En d’autres termes, les salariés qui ont le plus besoin d’accéder à des opportunités professionnelles en acquérant de nouvelles compétences sont aussi ceux qui accèdent le moins à la formation.
L’urgence commande de corriger ces inégalités, à condition de ne pas perdre la bataille sur le long terme. Cette bataille est celle d’un droit à la formation choisi, pour tous, tout au long de la vie – pas seulement en fin de carrière, quand il est presque trop tard pour évoluer ou se réorienter.
Je souhaite connaître votre opinion sur le sujet, même si vous n’avez que deux minutes pour me répondre, ce qui est assez frustrant.
Mme la présidente
La parole est à M. Yvan Ricordeau.
M. Yvan Ricordeau
Secrétaire général adjoint CFDT
Votre intervention corrobore les propos que j’ai tenus tout à l’heure : la question de l’emploi des seniors est avant tout une question de travail.
Nous sommes à l’avant-veille de la réunion de négociation conclusive. Or le patronat n’a apporté aucune nouvelle proposition pour mieux prendre en compte les conditions de travail et, ainsi, améliorer les carrières et l’emploi des seniors. Il reste donc un fossé énorme à franchir pour avancer dans la direction que vous indiquez.
Est-ce un piège que de mener une politique spécifique pour les seniors ? En ce qui concerne les conditions de travail, on peut éviter ce piège grâce à l’anticipation et à la prévention.
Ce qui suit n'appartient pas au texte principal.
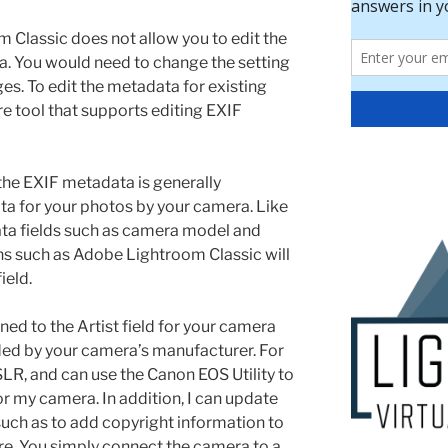
 Classic does not allow you to edit the
ta. You would need to change the setting
es. To edit the metadata for existing
e tool that supports editing EXIF
n the EXIF metadata is generally
ta for your photos by your camera. Like
ta fields such as camera model and
ns such as Adobe Lightroom Classic will
ield.
ed to the Artist field for your camera
ded by your camera’s manufacturer. For
SLR, and can use the Canon EOS Utility to
for my camera. In addition, I can update
such as to add copyright information to
re. You simply connect the camera to a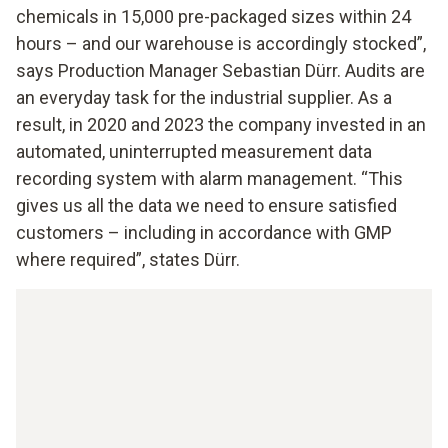
chemicals in 15,000 pre-packaged sizes within 24
hours – and our warehouse is accordingly stocked”,
says Production Manager Sebastian Dürr. Audits are
an everyday task for the industrial supplier. As a
result, in 2020 and 2023 the company invested in an
automated, uninterrupted measurement data
recording system with alarm management. “This
gives us all the data we need to ensure satisfied
customers – including in accordance with GMP
where required”, states Dürr.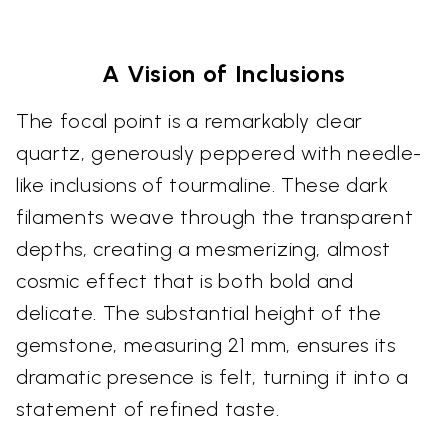
A Vision of Inclusions
The focal point is a remarkably clear
quartz, generously peppered with needle-
like inclusions of tourmaline. These dark
filaments weave through the transparent
depths, creating a mesmerizing, almost
cosmic effect that is both bold and
delicate. The substantial height of the
gemstone, measuring 21 mm, ensures its
dramatic presence is felt, turning it into a
statement of refined taste.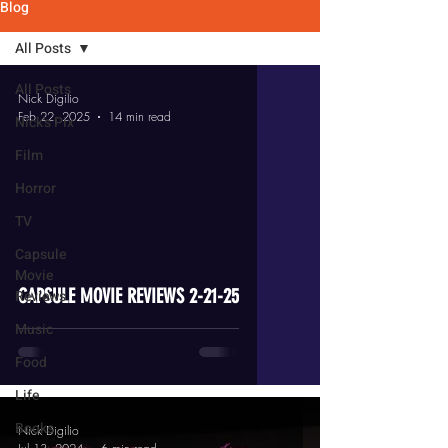
Blog
All Posts
All Posts
Nick Digilio
Feb 22, 2025
14 min read
Nick's Pix
Film
Horror
TV
video
Capsule
Movie
CAPSULE MOVIE REVIEWS 2-21-25
Reviews
Music
Food
Life
Books
Nick Digilio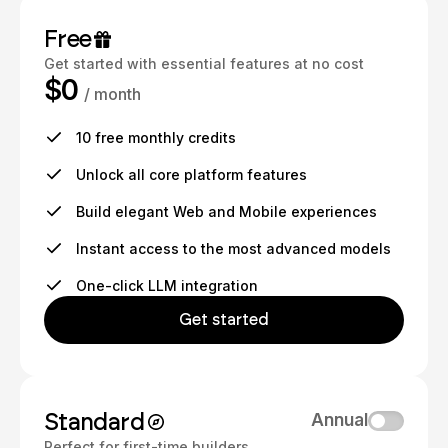
Free
Get started with essential features at no cost
$0
/ month
10 free monthly credits
Unlock all core platform features
Build elegant Web and Mobile experiences
Instant access to the most advanced models
One-click LLM integration
Get started
Standard
Annual
Perfect for first-time builders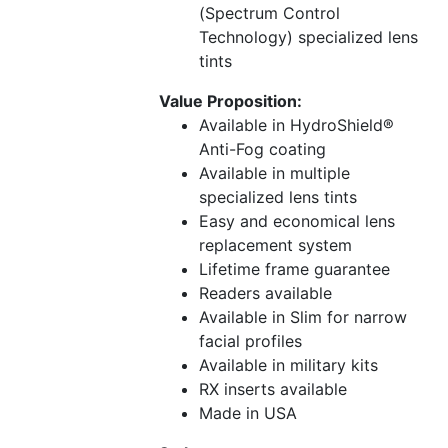
(Spectrum Control
Technology) specialized lens
tints
Value Proposition:
Available in HydroShield®
Anti-Fog coating
Available in multiple
specialized lens tints
Easy and economical lens
replacement system
Lifetime frame guarantee
Readers available
Available in Slim for narrow
facial profiles
Available in military kits
RX inserts available
Made in USA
Plus on anticipe, plus on prévient, et moins on a besoin de mesures spécifiques par la suite. C’est pourquoi nous proposons – comme d’autres, désormais – d’organiser des rendez-vous tout au long de la carrière professionnelle, à intervalles réguliers, afin de poser les bonnes questions à 35, 45 et 55 ans, et non plus seulement à 55 ans. Ainsi, le piège ne se refermera pas sur les travailleurs.
Pour autant, nous sommes des syndicalistes : quand des salariés sont confrontés à des problèmes particuliers, notre objectif est d’améliorer leur situation. Je pense aux métiers très exposés : on aura beau anticiper et prévenir, il faudra quand même réparer, en raison de la pénibilité du travail.
Une organisation d’employeurs l’a très bien exprimé lors des négociations, sans que cela n’ait débouché sur des mesures concrètes pour le moment. Les représentants des petits artisans observent ainsi que l’on accepte sans difficulté que les footballeurs commencent très jeunes et doivent changer de métier à 35 ans, mais que l’on ne reconnaît pas ce droit à d’autres professions. Il faudrait étendre ce principe. Les enjeux sont d’une telle ampleur que je doute que nous les résolvions en une journée ou un week-end.
Mme la présidente
La parole est à M. Samuel Tual.
M. Samuel Tual
Vice-président du Medef, pays de Loire
Permettez-moi de compléter les propos de M. Ricordeau, avec qui je suis d’accord. Le problème ne se résume pas à la fin de carrière ; celle-ci doit être anticipée le plus tôt possible. Les conditions de travail doivent être adaptées au gré des âges et des étapes de la vie professionnelle.
C’est pourquoi il est important d’aménager les conditions de travail en fin de carrière – je pense au tutorat, qui donne du sens au travail, mais aussi au temps partiel. Des dispositifs incitatifs doivent encourager à prévoir ces aménagements.